Time- and concentration-dependent changes in gene expression induced by benzo(a)pyrene in two human cell lines, MCF-7 and HepG2

The multi-step process of carcinogenesis can be more fully understood by characterizing gene expression changes induced in cells by carcinogens. In this study, expression microarrays were used to monitor the activity of 18,224 cDNA clones in MCF-7 and HepG2 cells exposed to the carcinogen benzo(a)pyrene (BaP) or its non-carcinogenic isomer benzo(e)pyrene (BeP). Time and concentration gene expression effects of BaP exposure have been assessed and linked to other measures of cellular stress to aid in the identification of novel genes/pathways involved in the cellular response to genotoxic carcinogens.

This study has further characterised the gene expression response of human cells after genotoxic insult, induced after exposure to concentrations of BaP that result in minimal cytotoxicity. We have demonstrated that investigating the time and concentration effect of a carcinogen on gene expression related to other biological end-points gives greater insight into cellular responses to such compounds and strengthens the identification of target genes.

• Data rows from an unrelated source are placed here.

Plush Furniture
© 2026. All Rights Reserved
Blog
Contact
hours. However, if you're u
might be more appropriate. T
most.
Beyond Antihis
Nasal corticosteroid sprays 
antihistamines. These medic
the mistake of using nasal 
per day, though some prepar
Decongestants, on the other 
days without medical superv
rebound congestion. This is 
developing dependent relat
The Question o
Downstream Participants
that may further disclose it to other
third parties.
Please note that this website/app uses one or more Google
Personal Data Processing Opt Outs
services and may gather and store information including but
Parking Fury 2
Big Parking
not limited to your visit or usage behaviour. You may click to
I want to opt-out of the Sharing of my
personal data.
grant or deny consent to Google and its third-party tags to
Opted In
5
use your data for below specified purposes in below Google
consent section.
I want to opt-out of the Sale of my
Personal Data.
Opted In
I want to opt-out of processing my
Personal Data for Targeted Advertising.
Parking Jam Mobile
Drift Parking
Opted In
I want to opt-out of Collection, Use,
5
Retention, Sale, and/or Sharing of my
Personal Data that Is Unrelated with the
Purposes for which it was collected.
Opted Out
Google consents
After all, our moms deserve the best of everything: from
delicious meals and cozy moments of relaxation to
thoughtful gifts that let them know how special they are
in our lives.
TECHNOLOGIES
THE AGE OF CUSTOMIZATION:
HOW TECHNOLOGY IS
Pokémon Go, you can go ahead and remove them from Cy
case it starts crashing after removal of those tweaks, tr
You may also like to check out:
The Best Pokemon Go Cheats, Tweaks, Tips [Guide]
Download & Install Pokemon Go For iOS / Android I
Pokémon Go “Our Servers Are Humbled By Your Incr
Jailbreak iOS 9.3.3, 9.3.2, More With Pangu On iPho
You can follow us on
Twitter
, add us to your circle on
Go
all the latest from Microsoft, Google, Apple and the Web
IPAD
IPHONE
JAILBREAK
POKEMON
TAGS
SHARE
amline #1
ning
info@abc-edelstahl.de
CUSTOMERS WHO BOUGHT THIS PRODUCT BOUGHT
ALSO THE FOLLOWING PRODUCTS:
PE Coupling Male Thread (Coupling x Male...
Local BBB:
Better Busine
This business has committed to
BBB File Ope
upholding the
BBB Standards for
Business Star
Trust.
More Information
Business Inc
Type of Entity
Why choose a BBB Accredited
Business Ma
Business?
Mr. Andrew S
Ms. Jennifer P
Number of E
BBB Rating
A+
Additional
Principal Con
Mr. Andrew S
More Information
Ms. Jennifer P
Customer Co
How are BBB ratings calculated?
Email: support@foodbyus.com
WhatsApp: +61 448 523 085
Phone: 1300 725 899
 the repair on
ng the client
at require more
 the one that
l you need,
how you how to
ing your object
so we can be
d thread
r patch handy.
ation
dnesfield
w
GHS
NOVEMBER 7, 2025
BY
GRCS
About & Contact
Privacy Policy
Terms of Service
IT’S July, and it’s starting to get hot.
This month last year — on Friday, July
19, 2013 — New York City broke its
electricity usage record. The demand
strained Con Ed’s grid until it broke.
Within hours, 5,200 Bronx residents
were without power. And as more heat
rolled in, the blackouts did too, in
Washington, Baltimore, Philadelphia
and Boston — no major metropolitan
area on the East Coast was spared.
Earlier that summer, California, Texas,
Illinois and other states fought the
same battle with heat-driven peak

BaP (0.25-5.0 muM; 6-48 h exposure) modulated 202 clones in MCF-7 cells and 127 in HepG2 cells, including 27 that were altered in both. In contrast, BeP did not induce consistent gene expression changes at the same concentrations. Significant time- and concentration-dependent responses to BaP were seen in both cell lines. Expression changes observed in both cell lines included genes involved in xenobiotic metabolism (e.g., CYP1B1, NQO1, MGST1, AKR1C1, AKR1C3,CPM), cell cycle regulation (e.g., CDKN1A), apoptosis/anti-apoptosis (e.g., BAX, IER3), chromatin assembly (e.g., histone genes), and oxidative stress response (e.g., TXNRD1). RTqPCR was used to validate microarray data. Phenotypic anchoring of the expression data to DNA adduct levels detected by 32P-postlabelling, cell cycle data and p53 protein expression identified a number of genes that are linked to these biological outcomes, thereby strengthening the identification of target genes. The overall response to BaP consisted of up-regulation of tumour suppressor genes and down-regulation of oncogenes promoting cell cycle arrest and apoptosis. Anti-apoptotic signalling that may increase cell survival and promote tumourigenesis was also evident.